Difference between revisions of "Interactive Jobs"

From HPC users
Jump to navigationJump to search
Line 1: Line 1:
{{warningbox|Interactive jobs should not be used unless needed for a specific reason. If you have to use an interactive session on the compute nodes please keep it short (do not request more than 8h per session) and log out as soon as you done with the interactive work!
{{warningbox|Interactive jobs should not be used unless needed for a specific reason. If you have to use an interactive session on the compute nodes please keep it short (do not request more than 8h per session) and log out as soon as you done with the interactive work!
}}
}}

Revision as of 14:50, 11 February 2022


Interactive jobs should not be used unless needed for a specific reason. If you have to use an interactive session on the compute nodes please keep it short (do not request more than 8h per session) and log out as soon as you done with the interactive work!

Interactive Login and Jobs

Method 1: Start a bash shell on a compute node and reserve four CPUs/cores (with default run time and memory):

hpcl001$ srun --pty -p carl.p --ntasks=1 --cpus-per-task=4 bash
mpcs001$ <execute commands on the compute node>

Of course, you can change the requested resources with the usual command-line options, e.g. to request more memory or even GPUs (with --gres=gpu:1 and the appropriate partition). A typical use case could be the extensive testing of a thread-parallel program.

Method 2: Allocate resources on the compute nodes and then run applications interactivly with srun:

hpcl001$ salloc -p carl.p --nodes=2 --ntasks-per-node=24
hpcl001$ srun ./mpi_program [options]

With the combination of salloc and srun, you can lauch MPI-parallel applications interactively, which can be useful for testing again. Again, you can change the resources, such as memory and runtime, in the usual way. srun replaces the maybe more familiar mpirun here and makes sure, that the MPI program is running on the allocated ressources. Please note, that Intel MPI requires you to set

hpcl001$ export I_MPI_PMI_LIBRARY=/cm/shared/apps/slurm/current/lib64/libpmi.so

to work properly (see also Parallel Jobs with MPI)

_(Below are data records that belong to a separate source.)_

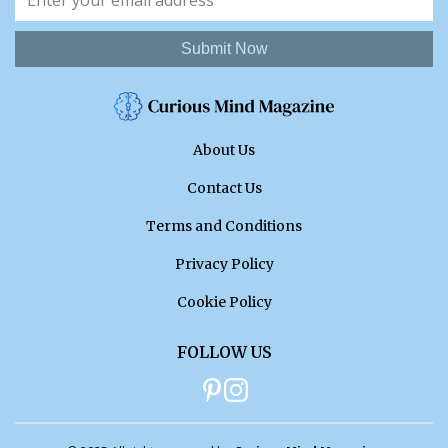
Submit Now
About Us
Contact Us
Terms and Conditions
Privacy Policy
Cookie Policy
FOLLOW US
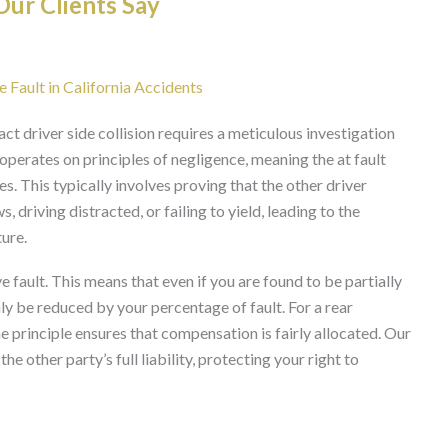
ur Clients Say
 Fault in California Accidents
pact driver side collision requires a meticulous investigation
m operates on principles of negligence, meaning the at fault
es. This typically involves proving that the other driver
, driving distracted, or failing to yield, leading to the
ure.
 fault. This means that even if you are found to be partially
nly be reduced by your percentage of fault. For a rear
he principle ensures that compensation is fairly allocated. Our
e other party’s full liability, protecting your right to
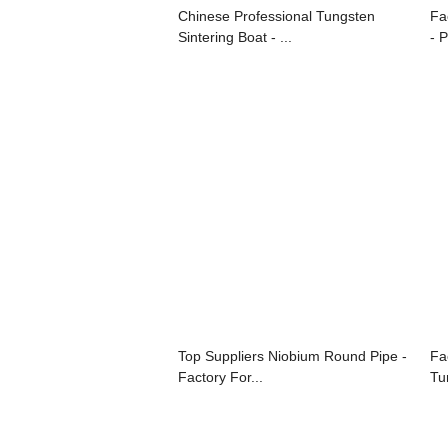
Chinese Professional Tungsten
Fa
Sintering Boat - ...
- P
Top Suppliers Niobium Round Pipe -
Fa
Factory For...
Tun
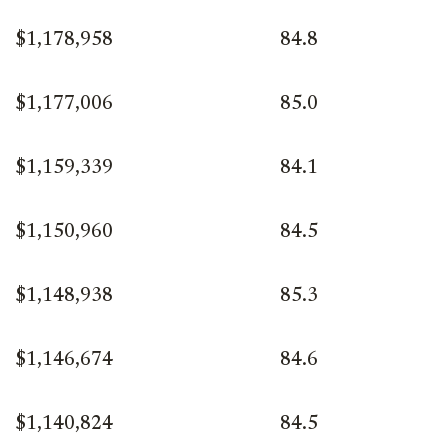
$1,178,958
84.8
$1,177,006
85.0
$1,159,339
84.1
$1,150,960
84.5
$1,148,938
85.3
$1,146,674
84.6
$1,140,824
84.5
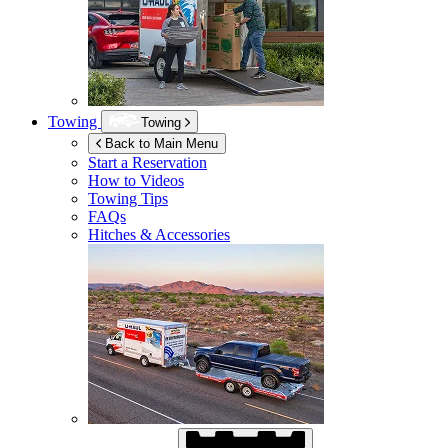
Towing
Towing
Back to Main Menu
Start a Reservation
How to Videos
Towing Tips
FAQs
Hitches & Accessories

Method 3: Not strictly an interactive job but once a SLURM job (batch or interactive) is running on a compute node, you can ssh into this node. This can help you to monitor your jobs better, for example you can check the CPU utilization of your processes or review the output to log file in /scratch. Important note: Do not misuse this option and do not interfere with the jobs of other users! Log out from the compute node once you have the information you wanted.

Hints: Typically, you should be able to get a few resources for interactive jobs immediately. You can use sinfo to see which partition has free resources to offer (typically it helps to have a short time limit). If the cluster is exceptionally busy, of if you need more than just a few resources, then it may help to plan your interactive work in advance. This can be done using the --begin command-line option with salloc:

hpcl001$ salloc -p carl.p --nodes=2 --ntasks-per-node=24 --begin=2019-08-01T10:00 &

This would create an allocation that will not start before the given date and time (see the manpage of salloc for details). You can logout afterwards and the requested allocation will remain in the queue:

hpcl001 ~]$ squeue -u $USER
  JOBID PARTITION     NAME     USER ST       TIME  NODES NODELIST(REASON)
8004770    carl.p     bash abcd1234 PD       0:00      2 (BeginTime)

Note, that the allocation will not be granted before the given time, but it may be granted later if the resources are not free at that time (check with scontrol show job <jobid> in the field StartTime). Once the allocation was granted, you can use srun to run applications on the allocated resources:

hpcl001 ~]$ srun --jobid=<jobid> <application>

Once you are finished with your interactive work, you can use the command

hpcl001 ~]$ scancel <jobid>

to remove your allocation.

Please only use this option if you can make 100% sure that you will be able to use the resources at the time when they get allocated. Otherwise they will remain idle and hte jobs of other users are waiting in the queue for no reason.

Interactive Login with X11-forwarding

If you need graphical output during an interactive session things become more complicated. SLURM does not natively support X11-forwarding for jobs running on the compute nodes. Here is a work around that can be used:

First, login to the cluster with X11-fowarding enabled:

ssh -X abcd1234@carl.hpc.uni-oldenburg.de

Next, get a copy of srun.x11 with the command

git clone https://github.com/jbornschein/srun.x11.git

which will create a directory srun.x11 with some files in it (you may want to cd to a preferred directory before using git clone). One of the files is named srun.x11 and it is recommended to modify it ((-) old line, (+) new line) as follows:

(-) trap "{ /usr/bin/scancel -Q $JOB; exit; }" SIGINT SIGTERM EXIT
(+) trap "{ scancel -Q $JOB; exit; }" SIGINT SIGTERM EXIT

and

(-)    sleep 1s
(+)    sleep 2s

After that you can create an interactive session using e.g. the command

/path/to/srun.x11 -p carl.p -n 1

You can add any of the options from the sbatch command you would like to use (e.g. --gres=gpu:1 if you also use partition mpcg.p). In the interactive session, this

$ module load gnuplot
$ gnuplot
> plot sin(x)

should open a windows showing the plot of sin(x) on your machine (if you have problems loading module a module restore may help).